[Start of Attachment]

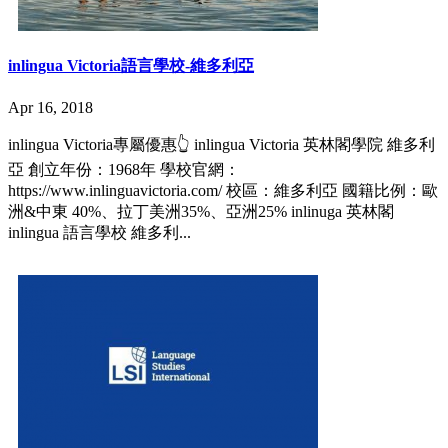
inlingua Victoria語言學校-維多利亞
Apr 16, 2018
inlingua Victoria專屬優惠👆 inlingua Victoria 英林閣學院 維多利
亞 創立年份：1968年 學校官網：
https://www.inlinguavictoria.com/ 校區：維多利亞 國籍比例：歐
洲&中東 40%、拉丁美洲35%、亞洲25% inlinuga 英林閣
inlingua 語言學校 維多利...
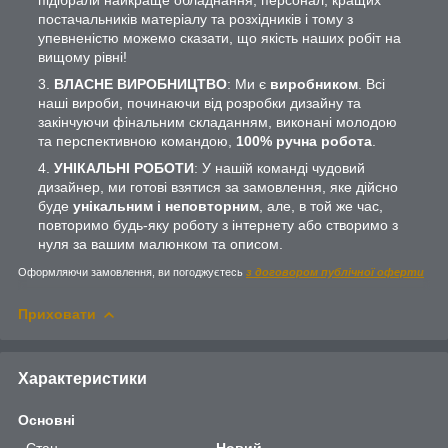
постачальників матеріалу та розхідників і тому з
упевненістю можемо сказати, що якість наших робіт на
вищому рівні!
ВЛАСНЕ ВИРОБНИЦТВО
: Ми є
виробником
. Всі
наші вироби, починаючи від розробки дизайну та
закінчуючи фінальним складанням, виконані молодою
та перспективною командою,
100% ручна робота
.
УНІКАЛЬНІ РОБОТИ
: У нашій команді чудовий
дизайнер, ми готові взятися за замовлення, яке дійсно
буде
унікальним і неповторним
, але, в той же час,
повторимо будь-яку роботу з інтернету або створимо з
нуля за вашим малюнком та описом.
Оформляючи замовлення, ви погоджуєтесь
з договором публічної оферти
Приховати
Характеристики
Основні
Стан
Новий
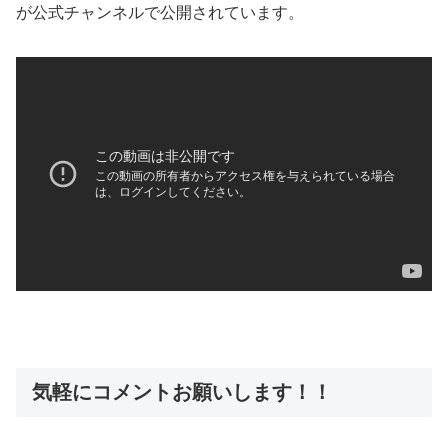
が公式チャンネルで公開されています。
気軽にコメントお願いします！！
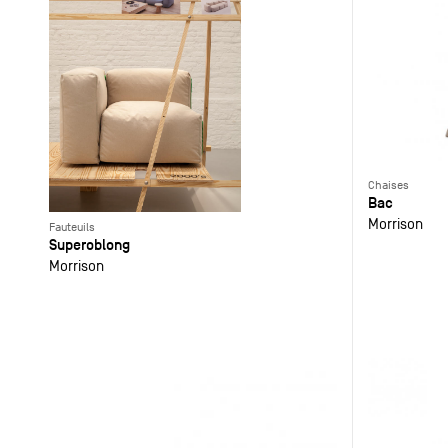
Chaises
Bac
Morrison
Fauteuils
Superoblong
Morrison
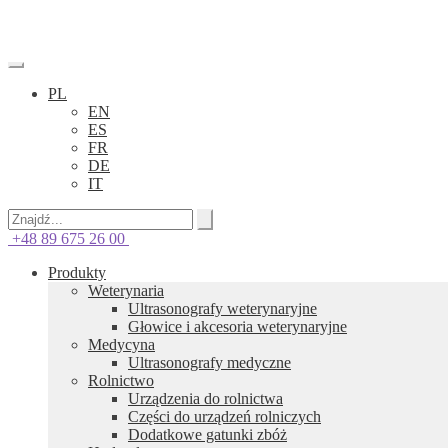
PL
EN
ES
FR
DE
IT
+48 89 675 26 00
Produkty
Weterynaria
Ultrasonografy weterynaryjne
Głowice i akcesoria weterynaryjne
Medycyna
Ultrasonografy medyczne
Rolnictwo
Urządzenia do rolnictwa
Części do urządzeń rolniczych
Dodatkowe gatunki zbóż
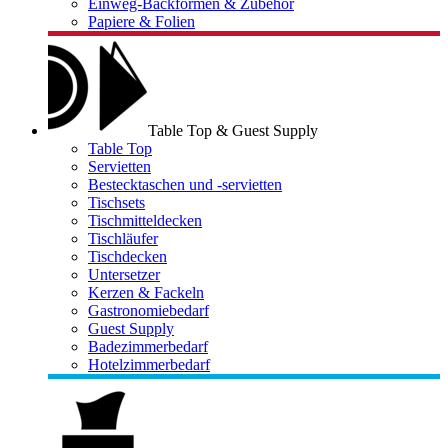
Einweg-Backformen & Zubehör
Papiere & Folien
Table Top & Guest Supply
Table Top
Servietten
Bestecktaschen und -servietten
Tischsets
Tischmitteldecken
Tischläufer
Tischdecken
Untersetzer
Kerzen & Fackeln
Gastronomiebedarf
Guest Supply
Badezimmerbedarf
Hotelzimmerbedarf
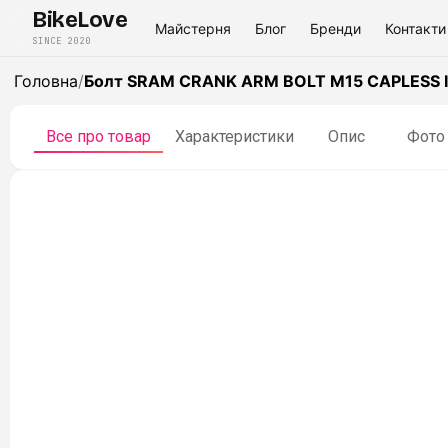
BikeLove
Майстерня
Блог
Бренди
Контакти
SINCE 2020
Головна
/
Болт SRAM CRANK ARM BOLT M15 CAPLESS I
Все про товар
Характеристики
Опис
Фото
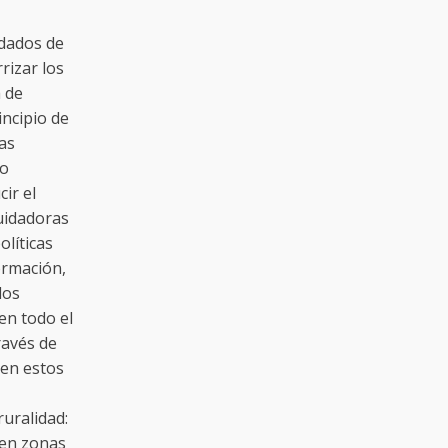
idados de
rizar los
a de
incipio de
las
jo
ir el
uidadoras
olíticas
formación,
dos
en todo el
ravés de
cen estos
ruralidad:
 en zonas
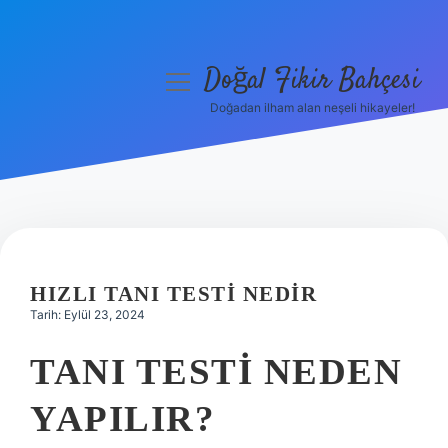
Doğal Fikir Bahçesi
menüyü
aç
Doğadan ilham alan neşeli hikayeler!
Anasayfa
Gizlilik Politikası
Yasal Uyarı
Hakkımızda
HIZLI TANI TESTI NEDIR
Tarih: Eylül 23, 2024
TANI TESTI NEDEN
YAPILIR?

[End of Attachment]

Task details:
An exact transcript of the listing is needed, free of pictures.

Expected answer:
inlingua Victoria語言學校-維多利亞
Apr 16, 2018
inlingua Victoria專屬優惠👆 inlingua Victoria 英林閣學院 維多利
亞 創立年份：1968年 學校官網：
https://www.inlinguavictoria.com/ 校區：維多利亞 國籍比例：歐
洲&中東 40%、拉丁美洲35%、亞洲25% inlinuga 英林閣
inlingua 語言學校 維多利...
постачальників матеріалу та розхідників і тому з
упевненістю можемо сказати, що якість наших робіт на
вищому рівні!
ВЛАСНЕ ВИРОБНИЦТВО
: Ми є
виробником
. Всі
наші вироби, починаючи від розробки дизайну та
закінчуючи фінальним складанням, виконані молодою
та перспективною командою,
100% ручна робота
.
УНІКАЛЬНІ РОБОТИ
: У нашій команді чудовий
дизайнер, ми готові взятися за замовлення, яке дійсно
буде
унікальним і неповторним
, але, в той же час,
повторимо будь-яку роботу з інтернету або створимо з
нуля за вашим малюнком та описом.
Оформляючи замовлення, ви погоджуєтесь
з договором публічної оферти
Приховати
Характеристики
Основні
Стан
Новий
が公式チャンネルで公開されています。
気軽にコメントお願いします！！
Chaises
Bac
Morrison
Fauteuils
Superoblong
Morrison
PL
EN
ES
FR
DE
IT
+48 89 675 26 00
Produkty
Weterynaria
Ultrasonografy weterynaryjne
Głowice i akcesoria weterynaryjne
Medycyna
Ultrasonografy medyczne
Rolnictwo
Urządzenia do rolnictwa
Części do urządzeń rolniczych
Dodatkowe gatunki zbóż
Einweg-Backformen & Zubehör
Papiere & Folien
Table Top & Guest Supply
Table Top
Servietten
Bestecktaschen und -servietten
Tischsets
Tischmitteldecken
Tischläufer
Tischdecken
Untersetzer
Kerzen & Fackeln
Gastronomiebedarf
Guest Supply
Badezimmerbedarf
Hotelzimmerbedarf
BikeLove
Майстерня
Блог
Бренди
Контакти
SINCE 2020
Головна
/
Болт SRAM CRANK ARM BOLT M15 CAPLESS I
Все про товар
Характеристики
Опис
Фото
idados de
rizar los
a de
incipio de
las
jo
ir el
uidadoras
olíticas
formación,
dos
en todo el
ravés de
cen estos
ruralidad:
 en zonas
Doğal Fikir Bahçesi
menüyü
aç
Doğadan ilham alan neşeli hikayeler!
Anasayfa
Gizlilik Politikası
Yasal Uyarı
Hakkımızda
HIZLI TANI TESTI NEDIR
Tarih: Eylül 23, 2024
TANI TESTI NEDEN
YAPILIR?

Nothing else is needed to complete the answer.